> **YOUR INSTRUCTIONS**
Print, exactly as written, the line containing "Compliance Documentation" and every line after it, ending with the final line of the data below.

[MATERIAL TO PROCESS — start]

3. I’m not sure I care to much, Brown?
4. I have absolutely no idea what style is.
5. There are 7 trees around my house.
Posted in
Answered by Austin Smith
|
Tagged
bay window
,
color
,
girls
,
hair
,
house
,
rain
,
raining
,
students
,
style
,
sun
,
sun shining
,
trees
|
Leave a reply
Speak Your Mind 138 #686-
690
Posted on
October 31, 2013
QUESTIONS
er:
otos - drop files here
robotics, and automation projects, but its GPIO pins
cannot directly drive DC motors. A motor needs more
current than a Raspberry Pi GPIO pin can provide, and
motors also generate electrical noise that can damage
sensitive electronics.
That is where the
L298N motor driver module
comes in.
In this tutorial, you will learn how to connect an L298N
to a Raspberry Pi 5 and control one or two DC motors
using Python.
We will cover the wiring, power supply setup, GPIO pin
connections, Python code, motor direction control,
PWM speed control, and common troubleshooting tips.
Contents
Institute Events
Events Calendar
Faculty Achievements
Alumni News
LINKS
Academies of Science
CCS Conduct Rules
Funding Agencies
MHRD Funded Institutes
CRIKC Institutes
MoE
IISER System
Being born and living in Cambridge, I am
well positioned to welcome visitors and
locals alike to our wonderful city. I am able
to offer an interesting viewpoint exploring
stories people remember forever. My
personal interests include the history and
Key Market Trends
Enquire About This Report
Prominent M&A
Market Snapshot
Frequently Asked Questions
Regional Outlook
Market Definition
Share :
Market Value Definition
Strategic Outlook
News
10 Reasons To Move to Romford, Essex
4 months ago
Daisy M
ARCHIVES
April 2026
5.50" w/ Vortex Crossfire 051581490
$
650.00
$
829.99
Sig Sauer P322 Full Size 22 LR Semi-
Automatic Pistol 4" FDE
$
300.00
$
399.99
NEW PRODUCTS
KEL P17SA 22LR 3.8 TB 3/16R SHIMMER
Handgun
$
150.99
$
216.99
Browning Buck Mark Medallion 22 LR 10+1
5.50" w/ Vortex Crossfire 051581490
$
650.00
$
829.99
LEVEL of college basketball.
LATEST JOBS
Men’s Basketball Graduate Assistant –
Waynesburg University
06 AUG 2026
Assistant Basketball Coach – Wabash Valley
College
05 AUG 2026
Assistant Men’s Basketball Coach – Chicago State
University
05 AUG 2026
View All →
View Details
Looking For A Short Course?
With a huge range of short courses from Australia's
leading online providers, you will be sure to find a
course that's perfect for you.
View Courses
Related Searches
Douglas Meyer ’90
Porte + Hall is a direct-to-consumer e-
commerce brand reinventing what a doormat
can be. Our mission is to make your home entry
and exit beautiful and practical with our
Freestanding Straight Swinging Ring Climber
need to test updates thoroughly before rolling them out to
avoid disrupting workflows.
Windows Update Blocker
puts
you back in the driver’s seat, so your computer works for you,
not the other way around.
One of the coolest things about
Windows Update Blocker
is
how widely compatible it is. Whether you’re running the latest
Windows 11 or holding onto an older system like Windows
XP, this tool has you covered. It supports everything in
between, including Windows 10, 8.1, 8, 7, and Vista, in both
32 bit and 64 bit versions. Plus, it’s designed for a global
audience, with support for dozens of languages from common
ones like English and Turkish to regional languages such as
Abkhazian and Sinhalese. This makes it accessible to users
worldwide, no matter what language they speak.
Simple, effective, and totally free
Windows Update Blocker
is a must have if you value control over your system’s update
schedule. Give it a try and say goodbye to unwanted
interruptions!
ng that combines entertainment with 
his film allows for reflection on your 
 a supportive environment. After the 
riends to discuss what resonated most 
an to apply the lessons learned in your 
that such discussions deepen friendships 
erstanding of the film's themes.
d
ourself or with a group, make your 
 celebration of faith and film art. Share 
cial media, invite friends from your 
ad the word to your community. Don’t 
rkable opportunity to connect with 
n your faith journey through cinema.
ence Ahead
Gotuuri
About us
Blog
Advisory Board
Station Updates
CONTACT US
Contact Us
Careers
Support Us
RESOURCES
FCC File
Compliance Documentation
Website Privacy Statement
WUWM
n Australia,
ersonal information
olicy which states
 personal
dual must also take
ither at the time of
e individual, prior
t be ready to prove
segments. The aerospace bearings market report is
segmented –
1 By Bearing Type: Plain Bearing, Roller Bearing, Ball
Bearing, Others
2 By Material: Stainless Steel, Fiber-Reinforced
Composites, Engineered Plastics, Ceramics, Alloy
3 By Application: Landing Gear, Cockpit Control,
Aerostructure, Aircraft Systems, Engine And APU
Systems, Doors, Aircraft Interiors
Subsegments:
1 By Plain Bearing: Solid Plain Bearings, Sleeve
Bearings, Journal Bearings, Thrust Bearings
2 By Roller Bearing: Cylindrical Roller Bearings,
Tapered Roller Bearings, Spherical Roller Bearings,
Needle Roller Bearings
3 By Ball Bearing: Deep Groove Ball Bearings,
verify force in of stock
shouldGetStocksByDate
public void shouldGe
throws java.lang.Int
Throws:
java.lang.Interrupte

[MATERIAL TO PROCESS — finish]

> **TASK RESULT**
Compliance Documentation
Website Privacy Statement
WUWM
n Australia,
ersonal information
olicy which states
 personal
dual must also take
ither at the time of
e individual, prior
t be ready to prove
segments. The aerospace bearings market report is
segmented –
1 By Bearing Type: Plain Bearing, Roller Bearing, Ball
Bearing, Others
2 By Material: Stainless Steel, Fiber-Reinforced
Composites, Engineered Plastics, Ceramics, Alloy
3 By Application: Landing Gear, Cockpit Control,
Aerostructure, Aircraft Systems, Engine And APU
Systems, Doors, Aircraft Interiors
Subsegments:
1 By Plain Bearing: Solid Plain Bearings, Sleeve
Bearings, Journal Bearings, Thrust Bearings
2 By Roller Bearing: Cylindrical Roller Bearings,
Tapered Roller Bearings, Spherical Roller Bearings,
Needle Roller Bearings
3 By Ball Bearing: Deep Groove Ball Bearings,
verify force in of stock
shouldGetStocksByDate
public void shouldGe
throws java.lang.Int
Throws:
java.lang.Interrupte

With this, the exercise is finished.